WHAT THE TASK ASKS
Leaving out any pictures, transcribe every record exactly.

[Opening EXERCISE MATERIALS section]

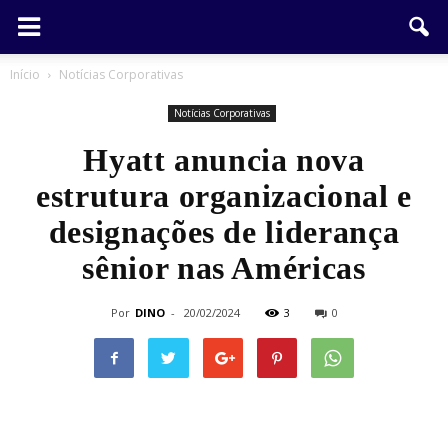
Início
Notícias Corporativas
Notícias Corporativas
Hyatt anuncia nova
estrutura organizacional e
designações de liderança
sênior nas Américas
Por
DINO
-
20/02/2024
3
0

[Closing EXERCISE MATERIALS section]

EXERCISE RESULT
Início
Notícias Corporativas
Notícias Corporativas
Hyatt anuncia nova
estrutura organizacional e
designações de liderança
sênior nas Américas
Por
DINO
-
20/02/2024
3
0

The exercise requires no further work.